Last year I worked hard to use up all the vegetables each week, pushing two and sometimes three veggies on my family at each meal. Sometimes I didn't get enough of something to make a complete dish (for example, when we get green beans we get 1/2 pound, but that's not enough for our family. So I would buy more at the grocery store to fill the gap). To add insult to injury, I have a small garden in the back yard where I grow tomatoes, herbs, and whatever else strikes my fancy at spring planting time. By the end of last summer we just couldn't look at another vegetable.

Then I got smart, but too late in the season to be of any benefit.

This year, I am putting up the vegetables that can be easily frozen (like green beans and peas) or canned (like beets), using some for baking (like zucchini), and serving the rest (like leafy greens, carrots, and cucumbers.

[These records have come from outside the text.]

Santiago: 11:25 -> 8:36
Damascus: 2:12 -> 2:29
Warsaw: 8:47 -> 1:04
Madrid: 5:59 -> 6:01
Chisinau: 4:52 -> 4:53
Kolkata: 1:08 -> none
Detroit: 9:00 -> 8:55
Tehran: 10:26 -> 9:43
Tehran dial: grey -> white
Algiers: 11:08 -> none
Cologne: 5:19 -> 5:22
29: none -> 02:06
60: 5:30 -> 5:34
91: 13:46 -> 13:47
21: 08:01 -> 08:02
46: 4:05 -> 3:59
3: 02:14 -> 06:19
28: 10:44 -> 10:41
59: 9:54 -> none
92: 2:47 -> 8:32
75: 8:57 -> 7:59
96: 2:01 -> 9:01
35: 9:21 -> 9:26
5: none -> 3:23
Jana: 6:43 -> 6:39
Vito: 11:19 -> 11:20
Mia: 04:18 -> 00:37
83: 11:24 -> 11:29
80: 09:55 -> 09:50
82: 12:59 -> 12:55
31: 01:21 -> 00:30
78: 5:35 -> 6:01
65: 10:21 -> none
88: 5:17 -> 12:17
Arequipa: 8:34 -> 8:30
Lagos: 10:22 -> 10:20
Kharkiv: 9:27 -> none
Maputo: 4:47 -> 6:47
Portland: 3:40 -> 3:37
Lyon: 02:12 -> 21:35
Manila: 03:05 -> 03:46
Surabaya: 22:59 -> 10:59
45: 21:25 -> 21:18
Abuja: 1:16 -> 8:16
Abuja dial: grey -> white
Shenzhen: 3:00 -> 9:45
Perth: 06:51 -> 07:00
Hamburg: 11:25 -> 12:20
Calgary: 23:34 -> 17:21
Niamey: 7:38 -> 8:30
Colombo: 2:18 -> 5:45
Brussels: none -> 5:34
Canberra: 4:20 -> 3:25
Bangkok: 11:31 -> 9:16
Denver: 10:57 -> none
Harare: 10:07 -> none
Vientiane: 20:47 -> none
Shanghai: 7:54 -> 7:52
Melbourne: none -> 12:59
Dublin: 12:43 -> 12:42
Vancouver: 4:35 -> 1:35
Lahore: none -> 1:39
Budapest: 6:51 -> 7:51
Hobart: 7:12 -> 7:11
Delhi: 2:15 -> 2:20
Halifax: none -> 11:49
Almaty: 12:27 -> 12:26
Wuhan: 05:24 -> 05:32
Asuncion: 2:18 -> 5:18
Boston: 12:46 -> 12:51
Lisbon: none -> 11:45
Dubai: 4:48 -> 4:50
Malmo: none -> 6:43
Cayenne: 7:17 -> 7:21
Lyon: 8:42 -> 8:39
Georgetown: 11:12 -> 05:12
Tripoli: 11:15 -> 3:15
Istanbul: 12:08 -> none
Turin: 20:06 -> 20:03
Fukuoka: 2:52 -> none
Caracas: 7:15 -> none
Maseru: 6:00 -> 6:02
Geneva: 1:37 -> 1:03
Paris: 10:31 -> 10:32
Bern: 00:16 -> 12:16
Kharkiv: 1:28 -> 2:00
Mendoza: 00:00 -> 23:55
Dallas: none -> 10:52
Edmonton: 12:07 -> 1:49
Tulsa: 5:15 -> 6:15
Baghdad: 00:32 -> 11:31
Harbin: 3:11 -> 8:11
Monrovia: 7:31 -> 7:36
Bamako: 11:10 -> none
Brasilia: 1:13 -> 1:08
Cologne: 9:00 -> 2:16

It's pretty fun to be preparing foods that we'll be able to enjoy when snow has blanketed our little patch of earth and gardens have gone to sleep for the winter.

And I do mean ENJOY, for we have rediscovered the pleasures of flavorful produce. Conditioned by years of eating mass produced vegetables, we have grown accustomed to food with mild or washed out flavor.

And another benefit to storing vegetables for the winter is that we no longer dread my weekly runs to the farm to pick up more vegetables.

Maybe it's time to go blueberry picking and start planning for apple season.